The Garden Doesn’t Care If You Like Their New Album

It may not feel like almost a decade ago when Wyatt and Fletcher Shears formed The Garden out of their Orange County home as teens. Yet the eccentric twin brothers are already set to release their fourth studio album on March 13 through Epitaph Records.

The chaotic and experimental punk-ish duo aren’t afraid to throw genres and labels out the window on Kiss My Super Bowl Ring, but they’re also focused more on blatant honesty and a lack of sugarcoating than they ever have been before.

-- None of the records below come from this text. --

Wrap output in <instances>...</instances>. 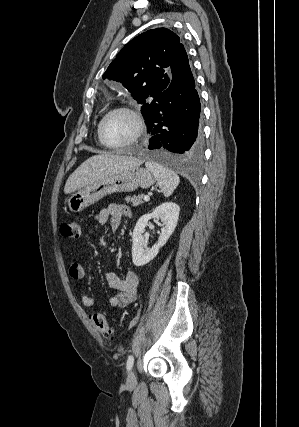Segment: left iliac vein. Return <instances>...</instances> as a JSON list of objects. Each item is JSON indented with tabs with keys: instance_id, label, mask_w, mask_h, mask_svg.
Here are the masks:
<instances>
[{
	"instance_id": "left-iliac-vein-1",
	"label": "left iliac vein",
	"mask_w": 299,
	"mask_h": 427,
	"mask_svg": "<svg viewBox=\"0 0 299 427\" xmlns=\"http://www.w3.org/2000/svg\"><path fill=\"white\" fill-rule=\"evenodd\" d=\"M135 382H136V375H135L134 370H131L128 374V377H127V383L128 384H134Z\"/></svg>"
}]
</instances>
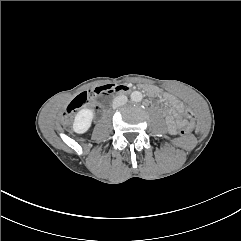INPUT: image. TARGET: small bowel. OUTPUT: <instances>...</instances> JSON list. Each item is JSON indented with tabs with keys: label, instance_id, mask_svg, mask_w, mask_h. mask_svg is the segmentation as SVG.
<instances>
[{
	"label": "small bowel",
	"instance_id": "c3829d8e",
	"mask_svg": "<svg viewBox=\"0 0 241 241\" xmlns=\"http://www.w3.org/2000/svg\"><path fill=\"white\" fill-rule=\"evenodd\" d=\"M167 99L173 107L167 118L168 128L170 132H174L176 127L184 126L186 123L182 117L184 106L180 100L173 96H168Z\"/></svg>",
	"mask_w": 241,
	"mask_h": 241
}]
</instances>
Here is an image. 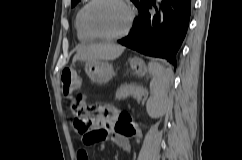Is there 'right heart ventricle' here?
<instances>
[{
  "label": "right heart ventricle",
  "instance_id": "e07e8e85",
  "mask_svg": "<svg viewBox=\"0 0 242 160\" xmlns=\"http://www.w3.org/2000/svg\"><path fill=\"white\" fill-rule=\"evenodd\" d=\"M85 7V4L82 5L79 10L76 13L75 16V29H76V34L78 39L81 42H88V41H92L93 39H95L94 37H92L84 28L83 23H82V13H83V9Z\"/></svg>",
  "mask_w": 242,
  "mask_h": 160
}]
</instances>
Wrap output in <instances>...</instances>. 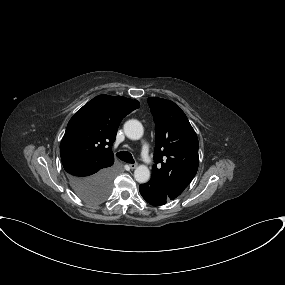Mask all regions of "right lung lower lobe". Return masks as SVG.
<instances>
[{
  "label": "right lung lower lobe",
  "instance_id": "1",
  "mask_svg": "<svg viewBox=\"0 0 285 285\" xmlns=\"http://www.w3.org/2000/svg\"><path fill=\"white\" fill-rule=\"evenodd\" d=\"M114 175L115 169L112 165L101 169L86 166L67 172L70 186L77 195L93 189L111 191Z\"/></svg>",
  "mask_w": 285,
  "mask_h": 285
}]
</instances>
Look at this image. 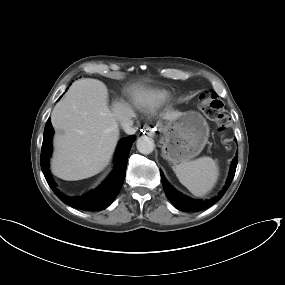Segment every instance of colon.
<instances>
[{"label": "colon", "instance_id": "5ec220e1", "mask_svg": "<svg viewBox=\"0 0 285 285\" xmlns=\"http://www.w3.org/2000/svg\"><path fill=\"white\" fill-rule=\"evenodd\" d=\"M201 101L205 115L209 119L215 121L218 124L219 129H223L224 118L221 110L222 102L217 99L211 100L207 98L205 95L201 96Z\"/></svg>", "mask_w": 285, "mask_h": 285}]
</instances>
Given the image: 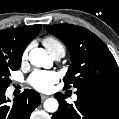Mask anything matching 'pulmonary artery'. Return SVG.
I'll list each match as a JSON object with an SVG mask.
<instances>
[{
  "mask_svg": "<svg viewBox=\"0 0 119 119\" xmlns=\"http://www.w3.org/2000/svg\"><path fill=\"white\" fill-rule=\"evenodd\" d=\"M51 55L55 60L59 61L65 56V50L62 48H59L53 51ZM73 98L76 99L77 98L76 95H74Z\"/></svg>",
  "mask_w": 119,
  "mask_h": 119,
  "instance_id": "obj_1",
  "label": "pulmonary artery"
}]
</instances>
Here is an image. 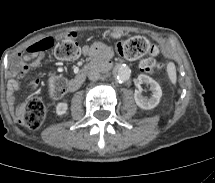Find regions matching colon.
Segmentation results:
<instances>
[{"label": "colon", "instance_id": "5ec220e1", "mask_svg": "<svg viewBox=\"0 0 215 183\" xmlns=\"http://www.w3.org/2000/svg\"><path fill=\"white\" fill-rule=\"evenodd\" d=\"M54 43L51 40H43L34 46V50L43 51L52 48ZM118 52L129 60H134L144 55L149 57L141 60L140 68L147 73H155L162 69V63L158 62L154 56L158 53L156 45L149 42L144 37H133L117 46ZM55 55L63 60H74L80 55L79 44L71 39H65L57 43L54 48ZM66 91V81L63 78H54L48 85V97L57 99ZM46 104L41 98H31L16 109L18 122L26 128H39L46 118Z\"/></svg>", "mask_w": 215, "mask_h": 183}]
</instances>
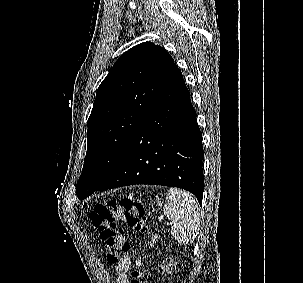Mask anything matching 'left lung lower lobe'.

“The new record is about establishing who we are a little bit more,” Wyatt said. “All of the songs that we wrote are based off of personal experiences and our mindset — hence the name Kiss My Super Bowl Ring, which is another way to say ‘kiss my ass’ because we just want to do what we want to do. We’ve always been doing what we want to do — and we’ve experimented a lot musically, so we’ve never just had one sound — but I think sometimes it’s hard to be completely and brutally honest with lyrics and stuff like that. On the lyrics front, I think this is our most candid and honest record, and there are less hidden messages.”

But on what could be their most straightforward — or “balls out” as they’d describe it — punk-centered record since 2013’s The Life and Times of a Paperclip, The Garden still finds space to include some unexpected moments. Those include features from old friends and influences like rapper Khalif Jones and lo-fi firestarter Ariel Pink to a cameo from prop comedian Carrot Top. It’s that level of diversity and spontaneousness that has earned the Shears brothers a youthful following from a variety of backgrounds and musical preferences. They’re one of the only bands to play Riot Fest, Coachella, and Camp Flog Gnaw all within the last couple of years.

“We’ve never really been a part of a solid ‘scene’ or anything like that — and we always just felt like we were sort of on our own — so it’s cool to have people from all different walks of life come to our shows and enjoy it,” Fletcher said. “Like we only got to play Camp Flog Gnaw because we ran into Tyler, the Creator in L.A. and he took an interest in us. But that opened up a whole new audience to us. I think the more diversity we have in the crowd, the better, and it’s been really cool to see that.”

While their audience is significantly larger now than it was when they parted ways with the Burger Records crew they’d known since they were teenagers, The Garden isn’t planning to stop evolving anytime soon. They’re still motivated by the same internal feelings that pushed them into music in the first place, and they’re certainly still not concerned with what strangers will think of their music going forward.

“I think I’ll always feel like I have something to prove to myself, and I’ll never be content with what I’ve made in the past,” Fletcher said. “That’s always my motivation to make a new record in the first place. We don’t really care what other people think about it, because it’s the music that we want to make. If other people like it, cool. If not, then they don’t have to listen to it.”